Perhaps the most important aspect of pyrexia in the critical care setting is its 'indicator' function to alert the clinician to an underlying problem or new complication. Therefore fever should always be seen as a warning sign rather than a problem to be solved. However, fever is such a common phenomenon that it may not always have sinister significance, and a single elevated temperature reading should not be overinvestigated.
Clearly, the strategy of choice in managing fever is to treat the underlying disease, but direct measures to reduce body temperature may also be necessary. Antipyretics reduce fever by reducing the thermoregulatory set-point. Acetaminophen (paracetamol) is generally the drug of choice. Although a poor inhibitor of prostaglandin synthesis in peripheral tissues, and thus a poor anti-inflammatory agent when compared with salicylates or non-steroidal anti-inflammatory drugs, it appears to be a more potent inhibitor of prostaglandin synthesis in the central nervous system. It acts by reducing prostaglandin levels in the hypothalamus, thus blocking the effects of endogenous pyrogens. It may be given by the oral, nasal, or rectal route. Aspirin and non-steroidal anti-inflammatory drugs have a similar antipyretic effect via prostaglandin synthesis but are generally avoided because of potential effects on the gastrointestinal tract. Salicylates should be avoided in children because of the risk of Reye's syndrome.
Glucocorticoids reduce pyrexia but are only indicated when other considerations demand their use or in the context of allergic-type febrile transfusion or drug reactions. The antipyretic action of glucocorticoids is mediated by several different mechanisms. Although it is clear that cytokines are the primary mediators of fever, cytokine blockade does not appear to have a role to play in the management of fever per se, although such therapy may be of value in the sepsis syndrome.

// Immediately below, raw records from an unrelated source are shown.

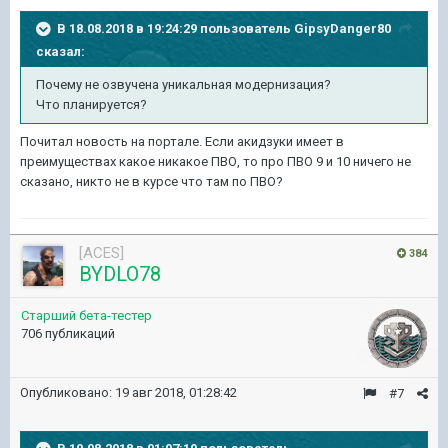
В 18.08.2018 в 19:24:29 пользователь
GipsyDanger80
сказал:
Почему не озвучена уникальная модернизация?
Что планируется?
Почитал новость на портале. Если акидзуки имеет в
преимуществах какое никакое ПВО, то про ПВО 9 и 10 ничего не
сказано, никто не в курсе что там по ПВО?
[ACES]
384
BYDLO78
Старший бета-тестер
706 публикаций
Опубликовано:
19 авг 2018, 01:28:42
#7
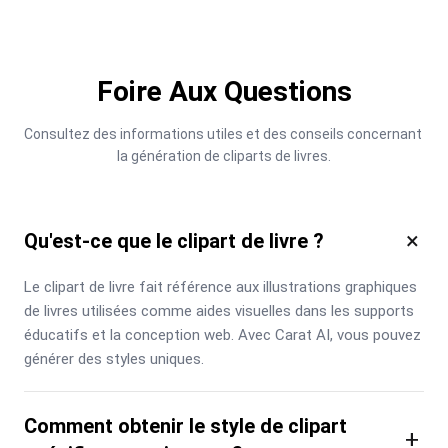
Foire Aux Questions
Consultez des informations utiles et des conseils concernant 
la génération de cliparts de livres.
×
Qu'est-ce que le clipart de livre ?
Le clipart de livre fait référence aux illustrations graphiques 
de livres utilisées comme aides visuelles dans les supports 
éducatifs et la conception web. Avec Carat AI, vous pouvez 
générer des styles uniques.
Comment obtenir le style de clipart
+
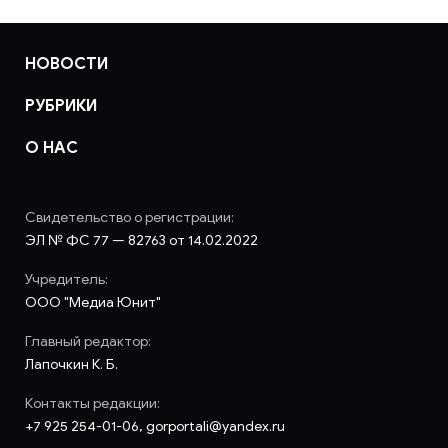
НОВОСТИ
РУБРИКИ
О НАС
Свидетельство о регистрации:
ЭЛ № ФС 77 — 82763 от 14.02.2022
Учредитель:
ООО "Медиа Юнит"
Главный редактор:
Лапочкин К. Б.
Контакты редакции:
+7 925 254-01-06, gorportali@yandex.ru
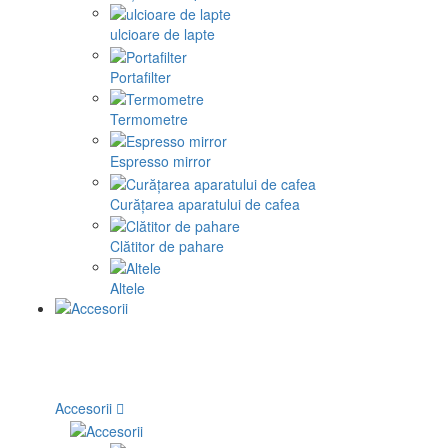
ulcioare de lapte
Portafilter
Termometre
Espresso mirror
Curățarea aparatului de cafea
Clătitor de pahare
Altele
Accesorii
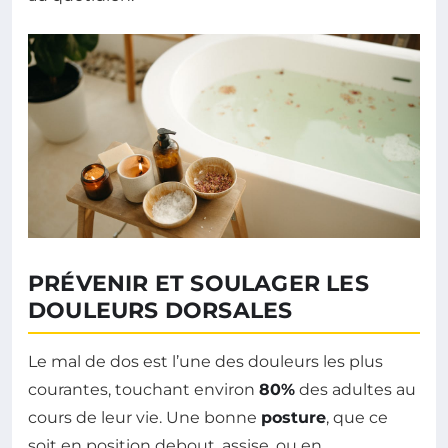
PRÉVENIR ET SOULAGER LES
DOULEURS DORSALES
Le mal de dos est l’une des douleurs les plus
courantes, touchant environ
80%
des adultes au
cours de leur vie. Une bonne
posture
, que ce
soit en position debout, assise, ou en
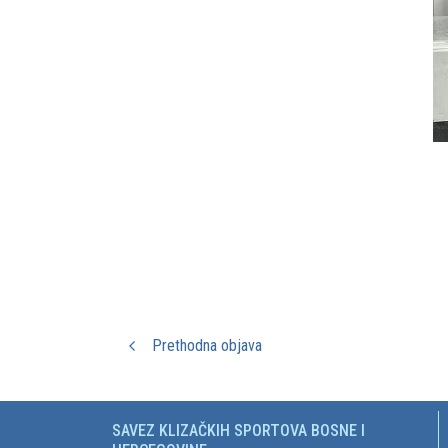
Prethodna objava
SAVEZ KLIZAČKIH SPORTOVA BOSNE I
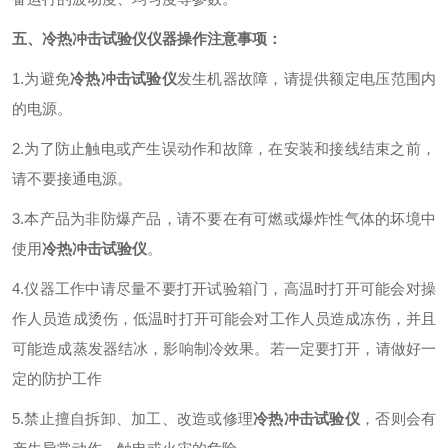
五、冷热冲击试验仪仪器操作注意事项：
1.为避免
冷热冲击试验仪
发生机器故障，请提供额定电压范围内
的电源。
2.为了防止触电或产生误动作和故障，在安装和接线结束之前，
请不要接通电源。
3.本产品为非防爆产品，请不要在有可燃或爆炸性气体的坏境中
使用
冷热冲击试验仪
。
4.仪器工作中请尽量不要打开试验箱门，高温时打开可能会对操
作人员造成烫伤，低温时打开可能会对工作人员造成冻伤，并且
可能造成蒸发器结冰，影响制冷效果。若一定要打开，请做好一
定的防护工作
5.禁止擅自拆卸、加工、改造或修理
冷热冲击试验仪
，否则会有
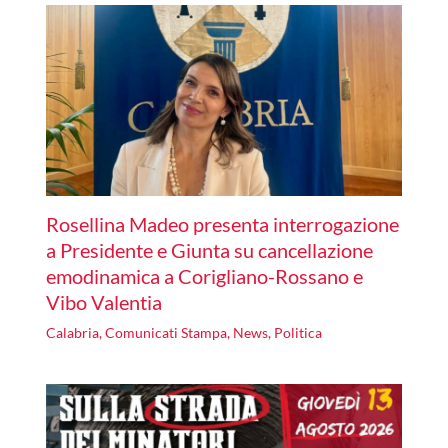
Rosellina Madeo presenta interrogazione
a Presidente e Giunta su cancellazione
emodinamica a Corigliano-Rossano e
Vibo Valentia
Calabria
,
Comunicati Stampa
,
News
,
Politica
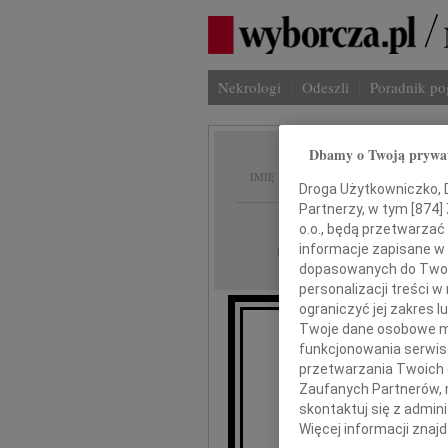
Nekrologi
Odeszli
Poradnik p
Dbamy o Twoją prywa
Jan Pra
IMIĘ I NAZWISKO:
Droga Użytkowniczko, Dr
Partnerzy, w tym [
874
]
Rzeszów
REGION:
o.o., będą przetwarzać 
30.08.2018
informacje zapisane w
DATA EMISJI:
dopasowanych do Twoich
personalizacji treści 
ograniczyć jej zakres
Twoje dane osobowe mo
funkcjonowania serwisó
Z głę
przetwarzania Twoich da
że w dni
Zaufanych Partnerów, 
skontaktuj się z admin
Więcej informacji znaj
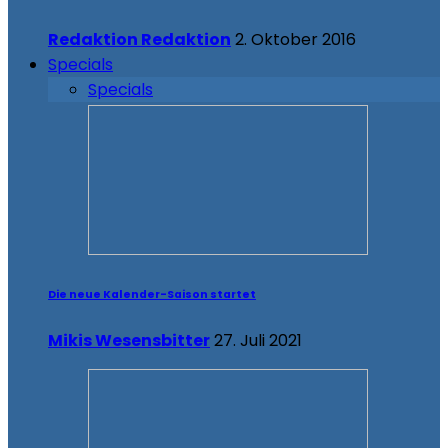
Redaktion Redaktion
2. Oktober 2016
Specials
Specials
Die neue Kalender-Saison startet
Mikis Wesensbitter
27. Juli 2021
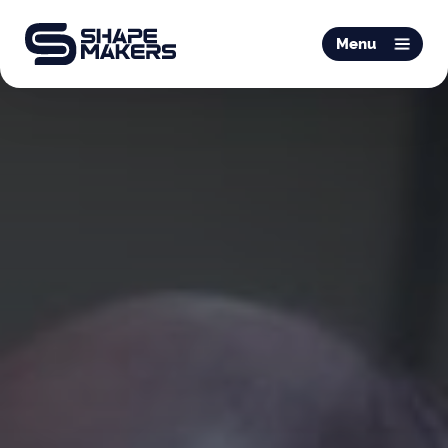
O & P
Menu
Mobiliteit
Podotherapie
Schoentechniek
Productie
Over ons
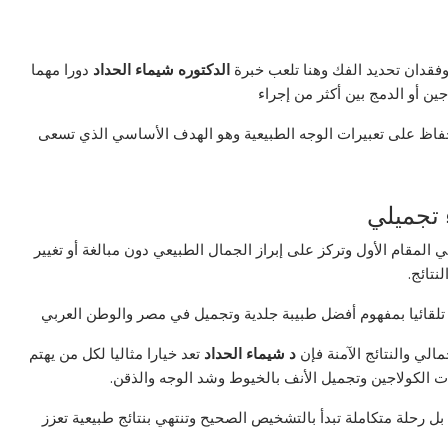
وفقدان تحديد الفك وهنا تلعب خبرة
الدكتوره شيماء الحداد
دورا مهما
ين أو الدمج بين أكثر من إجراء
لحفاظ على تعبيرات الوجه الطبيعية وهو الهدف الأساسي الذي تسعى
 تجميلي
المقام الأول وتركز على إبراز الجمال الطبيعي دون مبالغة أو تغيير
نتائج.
 تلقائيا بمفهوم أفضل طبيبة جلدية وتجميل في مصر والوطن العربي
الي والنتائج الآمنة فإن
د شيماء الحداد
تعد خيارا مثاليا لكل من يهتم
ت الكولاجين وتجميل الأنف بالخيوط وشد الوجه والذقن.
ل رحلة متكاملة تبدأ بالتشخيص الصحيح وتنتهي بنتائج طبيعية تعزز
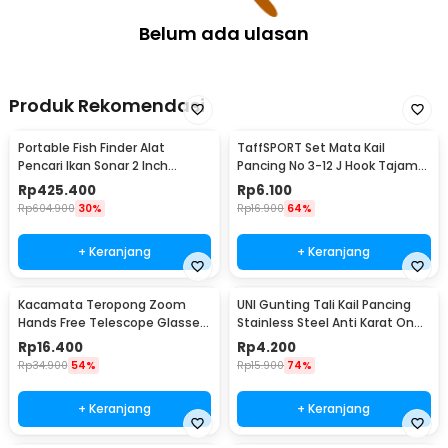
Hat - BH031
Belum ada ulasan
Produk Rekomendasi
Portable Fish Finder Alat
TaffSPORT Set Mata Kail
Pencari Ikan Sonar 2 Inch
Pancing No 3-12 J Hook Tajam
Display 100M - TL-88E
70 PCS with Box - 94151-BE
Rp
425.400
Rp
6.100
Rp
604.900
30%
Rp
16.900
64%
+ Keranjang
+ Keranjang
Kacamata Teropong Zoom
UNI Gunting Tali Kail Pancing
Hands Free Telescope Glasses
Stainless Steel Anti Karat One
untuk Fishing - HG00117
Hand - 7261
Rp
16.400
Rp
4.200
Rp
34.900
54%
Rp
15.900
74%
+ Keranjang
+ Keranjang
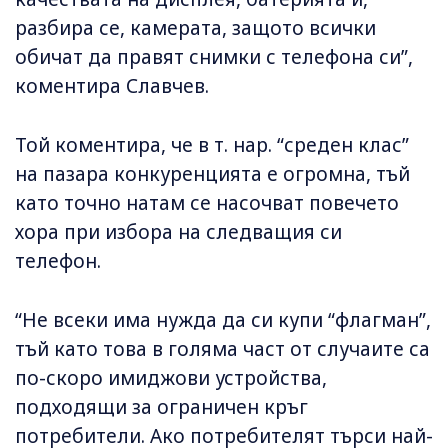
разбира се, камерата, защото всички
обичат да правят снимки с телефона си”,
коментира Славчев.
Той коментира, че в т. нар. “среден клас”
на пазара конкуренцията е огромна, тъй
като точно натам се насочват повечето
хора при избора на следващия си
телефон.
“Не всеки има нужда да си купи “флагман”,
тъй като това в голяма част от случаите са
по-скоро имиджови устройства,
подходящи за ограничен кръг
потребители. Ако потребителят търси най-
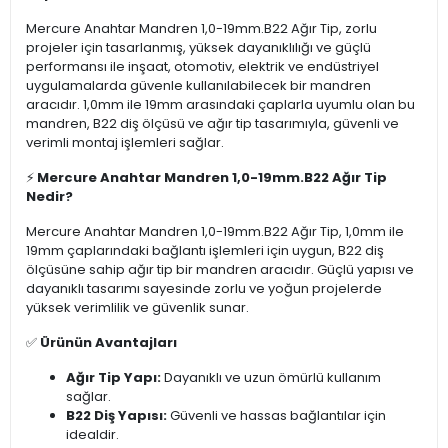
Mercure Anahtar Mandren 1,0-19mm.B22 Ağır Tip, zorlu
projeler için tasarlanmış, yüksek dayanıklılığı ve güçlü
performansı ile inşaat, otomotiv, elektrik ve endüstriyel
uygulamalarda güvenle kullanılabilecek bir mandren
aracıdır. 1,0mm ile 19mm arasındaki çaplarla uyumlu olan bu
mandren, B22 diş ölçüsü ve ağır tip tasarımıyla, güvenli ve
verimli montaj işlemleri sağlar.
⚡
Mercure Anahtar Mandren 1,0-19mm.B22 Ağır Tip
Nedir?
Mercure Anahtar Mandren 1,0-19mm.B22 Ağır Tip, 1,0mm ile
19mm çaplarındaki bağlantı işlemleri için uygun, B22 diş
ölçüsüne sahip ağır tip bir mandren aracıdır. Güçlü yapısı ve
dayanıklı tasarımı sayesinde zorlu ve yoğun projelerde
yüksek verimlilik ve güvenlik sunar.
✅
Ürünün Avantajları
Ağır Tip Yapı:
Dayanıklı ve uzun ömürlü kullanım
sağlar.
B22 Diş Yapısı:
Güvenli ve hassas bağlantılar için
idealdir.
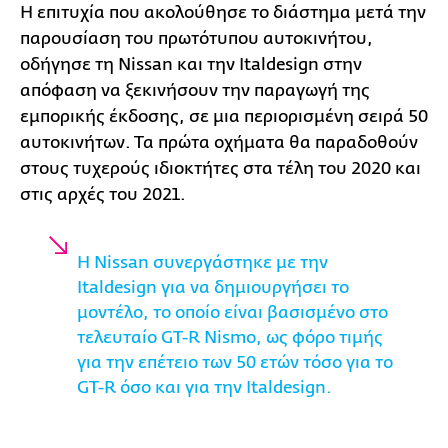
Η επιτυχία που ακολούθησε το διάστημα μετά την
παρουσίαση του πρωτότυπου αυτοκινήτου,
οδήγησε τη Nissan και την Italdesign στην
απόφαση να ξεκινήσουν την παραγωγή της
εμπορικής έκδοσης, σε μια περιορισμένη σειρά 50
αυτοκινήτων. Τα πρώτα οχήματα θα παραδοθούν
στους τυχερούς ιδιοκτήτες στα τέλη του 2020 και
στις αρχές του 2021.
Η Nissan συνεργάστηκε με την
Italdesign για να δημιουργήσει το
μοντέλο, το οποίο είναι βασισμένο στο
τελευταίο GT-R Nismo, ως φόρο τιμής
για την επέτειο των 50 ετών τόσο για το
GT-R όσο και για την Italdesign.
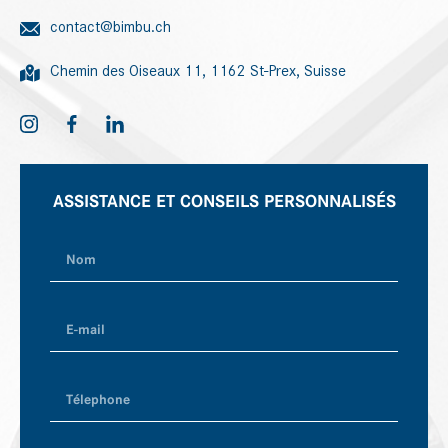
contact@bimbu.ch
Chemin des Oiseaux 11, 1162 St-Prex, Suisse
ASSISTANCE ET CONSEILS PERSONNALISÉS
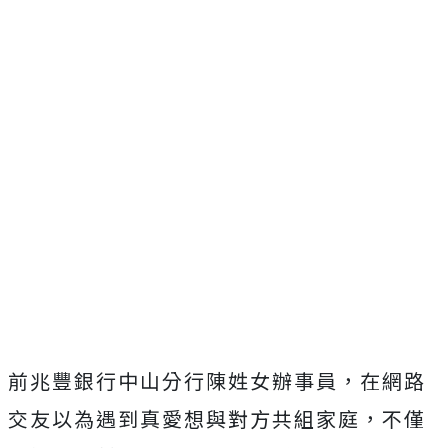
前兆豐銀行中山分行陳姓女辦事員，在網路
交友以為遇到真愛想與對方共組家庭，不僅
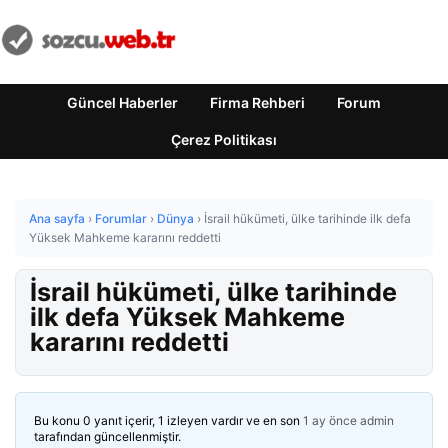
Güncel Haberler
Firma Rehberi
Forum
Çerez Politikası
Ana sayfa
›
Forumlar
›
Dünya
›
İsrail hükümeti, ülke tarihinde ilk defa
Yüksek Mahkeme kararını reddetti
İsrail hükümeti, ülke tarihinde
ilk defa Yüksek Mahkeme
kararını reddetti
Bu konu 0 yanıt içerir, 1 izleyen vardır ve en son
1 ay önce
admin
tarafından güncellenmiştir.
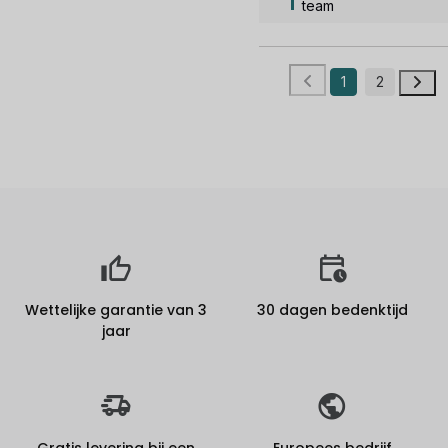
team
1
2
Wettelijke garantie van 3
30 dagen bedenktijd
jaar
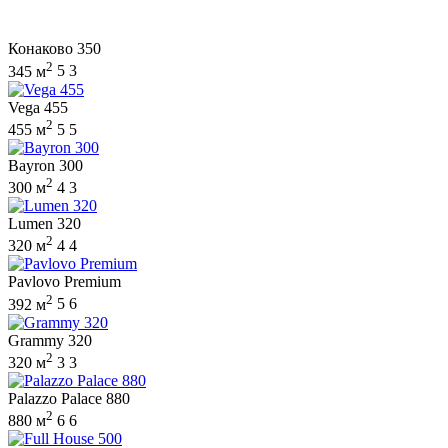
Конаково 350
2
345 м
5
3
Vega 455
2
455 м
5
5
Bayron 300
2
300 м
4
3
Lumen 320
2
320 м
4
4
Pavlovo Premium
2
392 м
5
6
Grammy 320
2
320 м
3
3
Palazzo Palace 880
2
880 м
6
6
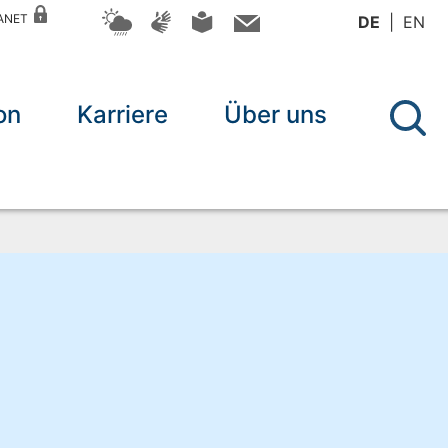
RANET
DE
EN
on
Karriere
Über uns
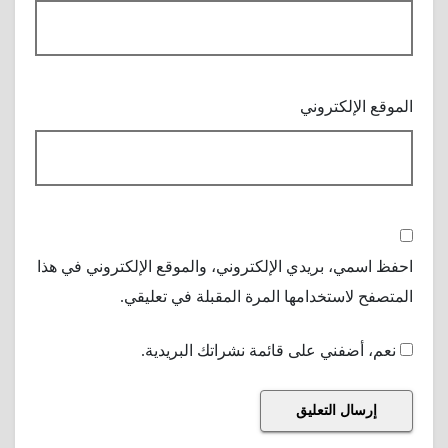
الموقع الإلكتروني
احفظ اسمي، بريدي الإلكتروني، والموقع الإلكتروني في هذا
المتصفح لاستخدامها المرة المقبلة في تعليقي.
نعم، أضفني على قائمة نشراتك البريدية.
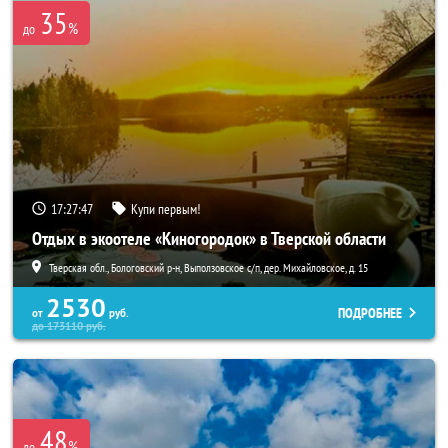
35
%
до
17:27:46
Купи первым!
Отдых в экоотеле «Киногородок» в Тверской области
Тверская обл., Бологовский р-н, Выползовское с/п, дер. Михайловское, д. 15
2530
ПОДРОБНЕЕ
от
руб.
до
173110
руб.
48
%
до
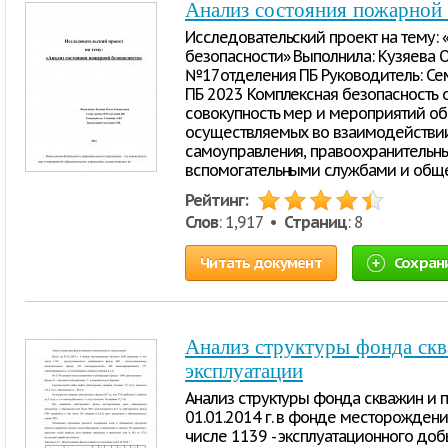
Анализ состояния пожарной 
Исследовательский проект на тему: 
безопасности» Выполнила: Кузяева О
№17отделения ПБ Руководитель: Се
ПБ 2023 Комплексная безопасность 
совокупность мер и мероприятий об
осуществляемых во взаимодействии
самоуправления, правоохранительн
вспомогательными службами и общ
Рейтинг:
Слов
: 1,917 •
Страниц
: 8
Читать документ
Сохран
Анализ структуры фонда скв
эксплуатации
Анализ структуры фонда скважин и п
01.01.2014 г. в фонде месторождени
числе 1139 - эксплуатационного до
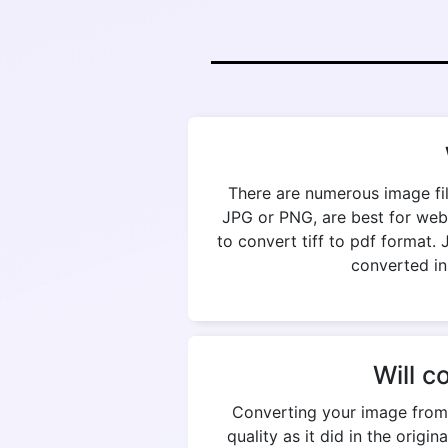
There are numerous image fil
JPG or PNG, are best for web
to convert tiff to pdf format.
converted in
Will c
Converting your image from t
quality as it did in the origi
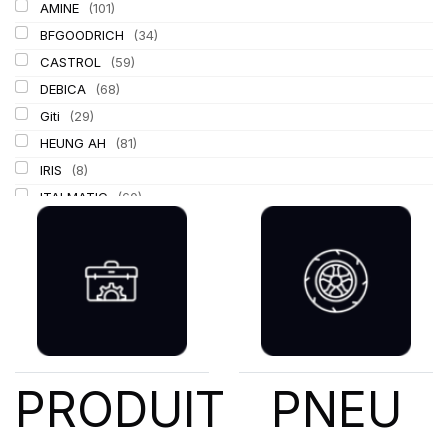
AMINE
(101)
BFGOODRICH
(34)
CASTROL
(59)
DEBICA
(68)
Giti
(29)
HEUNG AH
(81)
IRIS
(8)
ITALMATIC
(60)
KLEBER
(116)
LASSA
(174)
LING LONG
(152)
MICHELIN
(345)
MITAS
(95)
Mondolfo ferro
(31)
PIRELLI
(419)
PRODUIT
PNEU
PROMETEON
(18)
SCHRADER
(24)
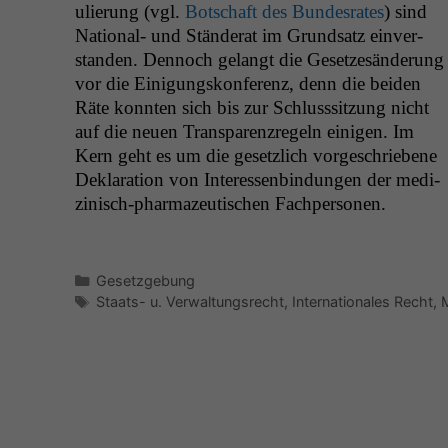
ulierung (vgl.
Botschaft des Bun­desrates
) sind
Nation­al- und Stän­der­at im Grund­satz ein­ver­
standen. Den­noch gelangt die Geset­zesän­derung
vor die Eini­gungskon­ferenz, denn die bei­den
Räte kon­nten sich bis zur Schlusssitzung nicht
auf die neuen Trans­paren­zregeln eini­gen. Im
Kern geht es um die geset­zlich vorgeschriebene
Dekla­ra­tion von Inter­essen­bindun­gen der medi­
zinisch-phar­mazeutis­chen Fachpersonen.
Kategorien
Gesetzgebung
Schlagwörter
Staats- u. Verwaltungsrecht
,
Internationales Recht
,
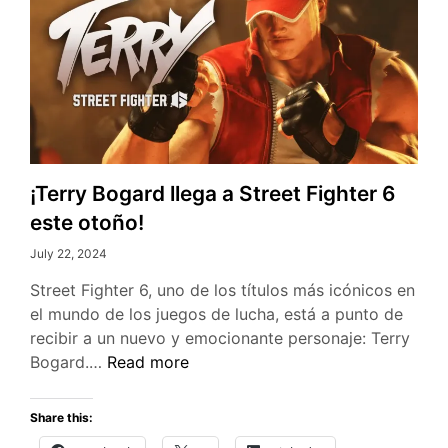
¡Terry Bogard llega a Street Fighter 6
este otoño!
July 22, 2024
Street Fighter 6, uno de los títulos más icónicos en
el mundo de los juegos de lucha, está a punto de
recibir a un nuevo y emocionante personaje: Terry
¡Terry
Bogard.…
Read more
Bogard
llega
Share this:
a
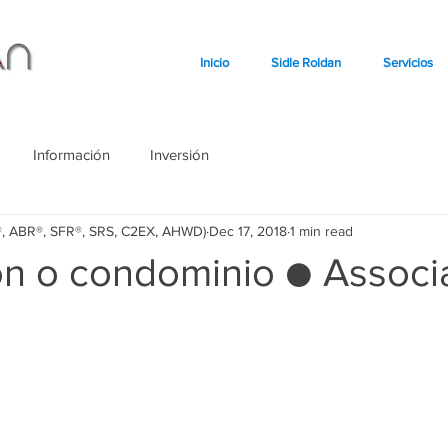
Inicio
Sidle Roldan
Servicios
Información
Inversión
o®, ABR®, SFR®, SRS, C2EX, AHWD)
Dec 17, 2018
1 min read
ón o condominio ● Associ
stars.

Heat loss may be promoted by the use of tepid sponging (not cold sponging which would cause cutaneous vasoconstriction) or cooling blankets. Such measures are often very effective, but it should be remembered that, if the set-point is still elevated, one may end up 'competing' with the thermoregulatory effector mechanisms which may be attempting to retain heat. For example, cooling a patient to 38 °C when the set-point is still at 39 °C may result in shivering and vasoconstriction, with increased energy expenditure and discomfort, if the patient is conscious (,M..a.n.t.h..o.u.s..e?,§/ 1995). Therefore, where possible, taking over the effector mechanisms for regulation of heat loss should be combined with an attempt to reduce the set-point.